Thu

Sep 21
2006

Dale Dougherty

Dale Dougherty

Deconstructing Databases

At EuroOSCON, Greg Stein of Google gave a talk about the open source software development tools offered for developers at Google Code and I came away with an unexpected insight into Web 2.0.

In describing the new bug tracking system, he said, that while he liked many existing bug systems, he realized there was an opportunity to redesign a new, much simpler bug tracking system for Google Code. The key he said was understanding that they had great full-text search tools available. That made them think differently about how to collect and organize the information in the bug "database." He believed that existing systems spent too much time deciding how to structure data entry and presenting a detailed form for users to fill out. They also then lock down the display of the information. He decided to keep structured data entry to a minimum and rely on text entry. A lot happens with labels/tags/keywords, for instance, to assign priority. The new bug submission form consisted of a text area with a few questions already inside it.
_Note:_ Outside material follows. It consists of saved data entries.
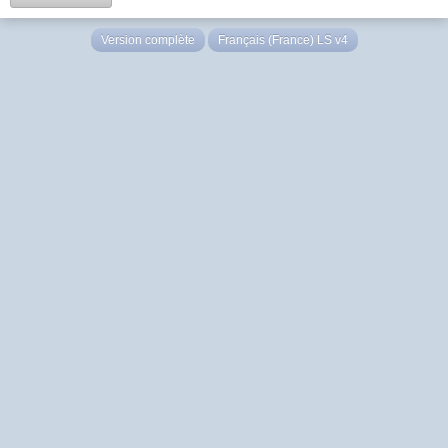
Version complète
Français (France) LS v4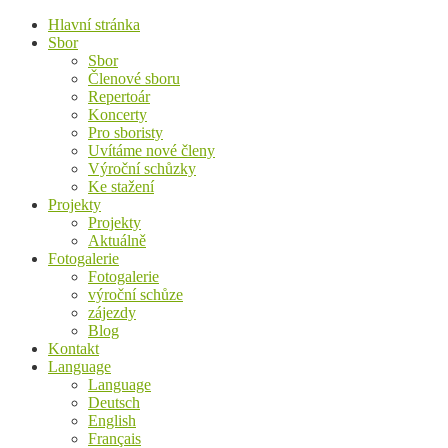
Hlavní stránka
Sbor
Sbor
Členové sboru
Repertoár
Koncerty
Pro sboristy
Uvítáme nové členy
Výroční schůzky
Ke stažení
Projekty
Projekty
Aktuálně
Fotogalerie
Fotogalerie
výroční schůze
zájezdy
Blog
Kontakt
Language
Language
Deutsch
English
Français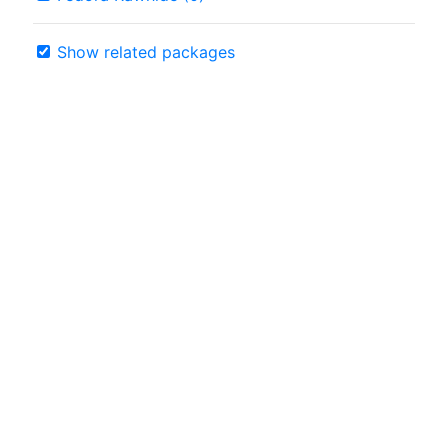
Show related packages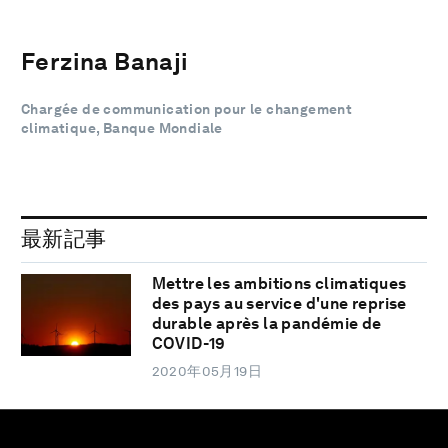
Ferzina Banaji
Chargée de communication pour le changement
climatique, Banque Mondiale
最新記事
Mettre les ambitions climatiques
des pays au service d'une reprise
durable après la pandémie de
COVID-19
2020年05月19日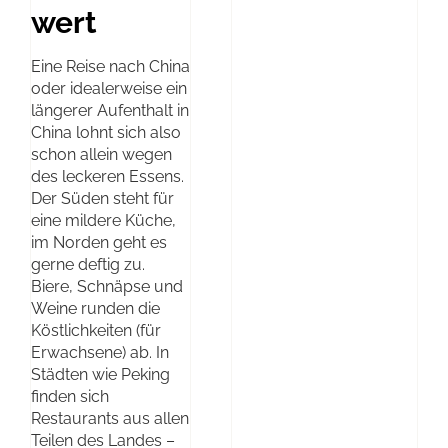
wert
Eine Reise nach China
oder idealerweise ein
längerer Aufenthalt in
China lohnt sich also
schon allein wegen
des leckeren Essens.
Der Süden steht für
eine mildere Küche,
im Norden geht es
gerne deftig zu.
Biere, Schnäpse und
Weine runden die
Köstlichkeiten (für
Erwachsene) ab. In
Städten wie Peking
finden sich
Restaurants aus allen
Teilen des Landes –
Greg makes a terrific point that could be applied more broadly to business applications, and might even be a design approach for Web 2.0 applications. A whole lot of effort goes into defining and refining the database structure behind most business apps. What is carefully placed in one bucket (or category or grouping) is not found when you look in another bucket. What if powerful full-text search tools change all that? What if instead of describing in detail the many specific fields of a record that might be important, and then having to train users on what they actually mean, and when to use them, you sidestep those tedious tasks and encourage users to write text. And write freely. The more the better. My hunch is that unstructured data can be richer and easier to collect than highly structured data, and therefore more valuable.

It would be an interesting exercise to look at overdesigned business applications and consider how they might be designed to look less like a database and more like a conversation.


tags: web 2.0  | comments: 17   | Sphere It
submit:

 
Previous  |  Next

0 TrackBacks

TrackBack URL for this entry: http://blogs.oreilly.com/cgi-bin/mt/mt-t.cgi/4931

Comments: 17

  Reilly Haes [09.21.06 04:29 PM]


There is a lot of merit to this approach.

The trick is to figure out a good general way of handling data that is required to be present or even required to be structured. For example, there is data you MUST capture when take a customers order to buy or sell stock. Simply dividing the world into user-structured and program-structured halves is going to create cognitive dissonance. And telling the user that you couldn't parse out some required value will create angry users.

  Tom Brown [09.21.06 06:30 PM]

To play devil's advocate, consider a main difference between EBay and Amazon. With EBay, you use search instead of product ID like on Amazon. Because of this, EBay cannot do product reviews like Amazon can.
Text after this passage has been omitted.